Work task –
Please filter the entries and return only the lines that include "aanbieders".

[Given information Boundary: Start]

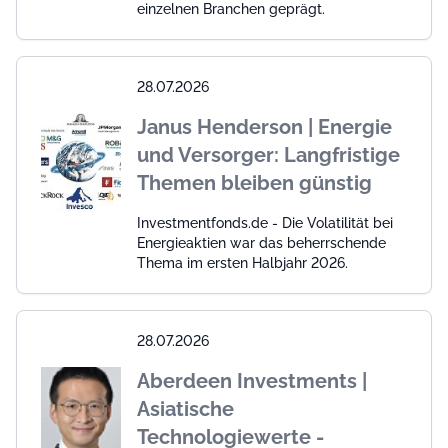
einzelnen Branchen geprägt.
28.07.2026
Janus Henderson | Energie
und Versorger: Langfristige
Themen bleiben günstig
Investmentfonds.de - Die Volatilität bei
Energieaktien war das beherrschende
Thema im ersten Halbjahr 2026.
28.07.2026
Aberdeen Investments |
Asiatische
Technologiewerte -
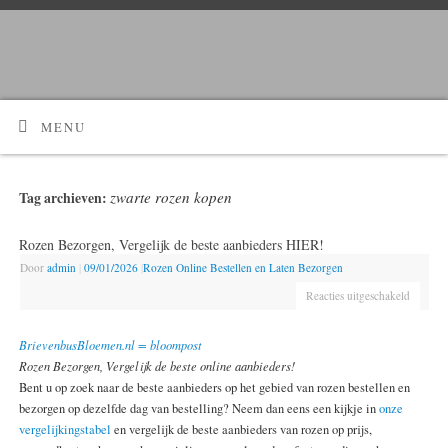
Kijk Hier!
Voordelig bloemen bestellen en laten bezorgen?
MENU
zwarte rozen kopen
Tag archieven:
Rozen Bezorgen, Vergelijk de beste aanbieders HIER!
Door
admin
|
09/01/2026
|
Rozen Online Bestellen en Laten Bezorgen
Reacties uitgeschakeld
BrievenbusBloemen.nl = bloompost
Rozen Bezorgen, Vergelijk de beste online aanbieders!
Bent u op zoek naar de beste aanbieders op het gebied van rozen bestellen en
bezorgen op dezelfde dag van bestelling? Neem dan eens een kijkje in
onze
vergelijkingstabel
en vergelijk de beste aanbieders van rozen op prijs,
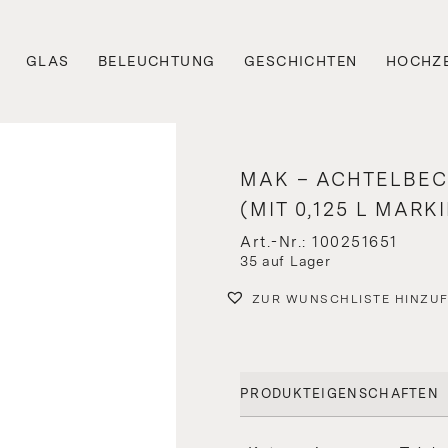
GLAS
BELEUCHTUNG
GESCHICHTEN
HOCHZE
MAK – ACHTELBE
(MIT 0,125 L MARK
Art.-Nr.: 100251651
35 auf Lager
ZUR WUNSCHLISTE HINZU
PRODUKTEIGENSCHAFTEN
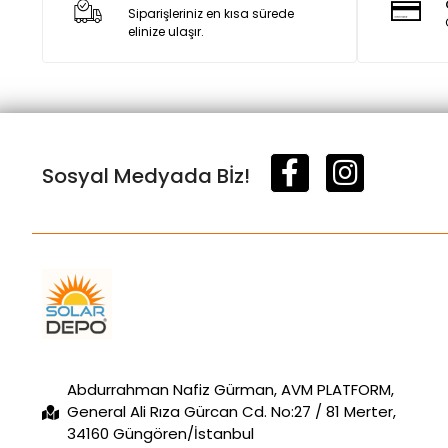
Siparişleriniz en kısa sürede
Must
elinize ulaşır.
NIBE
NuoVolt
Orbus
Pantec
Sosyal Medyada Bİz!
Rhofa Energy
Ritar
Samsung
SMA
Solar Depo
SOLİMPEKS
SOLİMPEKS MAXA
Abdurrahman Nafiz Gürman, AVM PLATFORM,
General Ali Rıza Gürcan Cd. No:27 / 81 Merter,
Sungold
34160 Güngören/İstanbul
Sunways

[Given information Boundary: End]

Written response –
Rozen Bezorgen, Vergelijk de beste aanbieders HIER!
Rozen Bezorgen, Vergelijk de beste online aanbieders!
Bent u op zoek naar de beste aanbieders op het gebied van rozen bestellen en
en vergelijk de beste aanbieders van rozen op prijs,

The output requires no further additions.